The long type in Elasticsearch is mapped with the Point datatype in Lucene. This datatype does not create Terms and cannot be used in a MultiTermQuery. The fact that it works on Solr is linked to the fact that the version of Solr that you use still maps numbers to terms. This has changed in es starting in v5 and should also be true in Solr for the latest version (v7).
If you want to do hamming distance on strings you should define your field as a keyword, in this case the MultiTermQuery will be able to access the TermsEnum for the field. For numbers, hamming distance is not applicable and you should use a range query instead.

Thanks for the reply. Hamming distance refers in this case to bit distance and it is calculated using a bitwise XOR. What query class should I implement in order to achieve this?

You can look at PointRangeQuery which is the abstract impl for range queries on points. Though you'll have to enumerate all points (numbers in your case) and test them all to get the matching candidates, this can be slow if you have a lot of long values to index.

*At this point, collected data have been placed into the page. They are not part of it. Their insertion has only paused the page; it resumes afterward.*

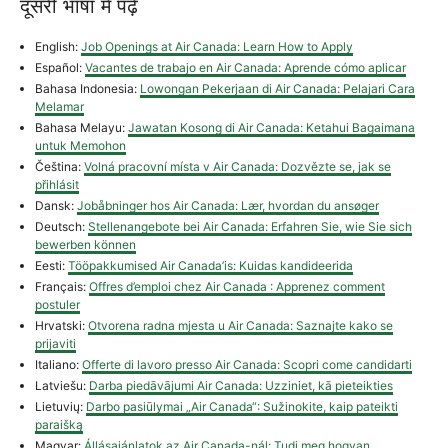
दूसरी भाषा में पढ़ें
English:
Job Openings at Air Canada: Learn How to Apply
Español:
Vacantes de trabajo en Air Canada: Aprende cómo aplicar
Bahasa Indonesia:
Lowongan Pekerjaan di Air Canada: Pelajari Cara
Melamar
Bahasa Melayu:
Jawatan Kosong di Air Canada: Ketahui Bagaimana
untuk Memohon
Čeština:
Volná pracovní místa v Air Canada: Dozvězte se, jak se
přihlásit
Dansk:
Jobåbninger hos Air Canada: Lær, hvordan du ansøger
Deutsch:
Stellenangebote bei Air Canada: Erfahren Sie, wie Sie sich
bewerben können
Eesti:
Tööpakkumised Air Canada’is: Kuidas kandideerida
Français:
Offres d’emploi chez Air Canada : Apprenez comment
postuler
Hrvatski:
Otvorena radna mjesta u Air Canada: Saznajte kako se
prijaviti
Italiano:
Offerte di lavoro presso Air Canada: Scopri come candidarti
Latviešu:
Darba piedāvājumi Air Canada: Uzziniet, kā pieteikties
Lietuvių:
Darbo pasiūlymai „Air Canada“: Sužinokite, kaip pateikti
paraišką
Magyar:
Állásajánlatok az Air Canada-nál: Tudj meg hogyan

Thanks for the clarification. How would you then go along with calculating custom scores by implementing the Scorer interface? Because the custom query is expected to return a custom score based on a point multi value long field.

Sorry I don't understand the question. Why are you using a CustomScoreQuery ? It seems unrelated to your problem.
You only need to extend Query or PointRangeQuery and implement the logic that you want on this point field.
The PointRangeQuery is a good starting point because it shows how you can iterate the values on a point field.

I apologize for the misunderstanding. The CustomScoreQuery was used before, whereas now that I've subclassed the PointRangeQuery I'm not using the CustomScoreQuery any longer.

The PointRangeQuery uses the ConstantScoreScoret, whereas I need a custom Scorer in order to compute the score for each matching document using another long point field. That is, for querying the X long point field is used, whereas scores need to be calculated using another point long field of each matching document.

Ok I understand. Then you need to write you own scorer that takes the distance in account. Though this query as I said before will likely be very slow since it needs to iterate all values even when they are indexed as points. You should maybe try another approach that does not require such cost.

Thanks for the clarification. Is the performance impact due to using multi point long values or using any data type would have the same impact? For example, for the current Scorer implementation retrieves an instance of a Document and its associated IndexedField that is used for scoring. This value is a multi point value, i.e. an array of longs. Would using another data type, such as a keyword for example boost performance because there ElasticSearch treats arrays as individual values or not?

Is the performance impact due to using multi point long values or using any data type would have the same impact?

Any data type would be slow if you need to iterate all possible values to find matching candidates.

Regarding the Scorer implementation you should not retrieve a Document, that is far too costly to do it for all documents so you should rely on the indexed field or the doc_values. You can check
SortedNumericDocValues.newSlowRangeQuery for an example of query that retrieves numeric values from doc_values to match specific documents.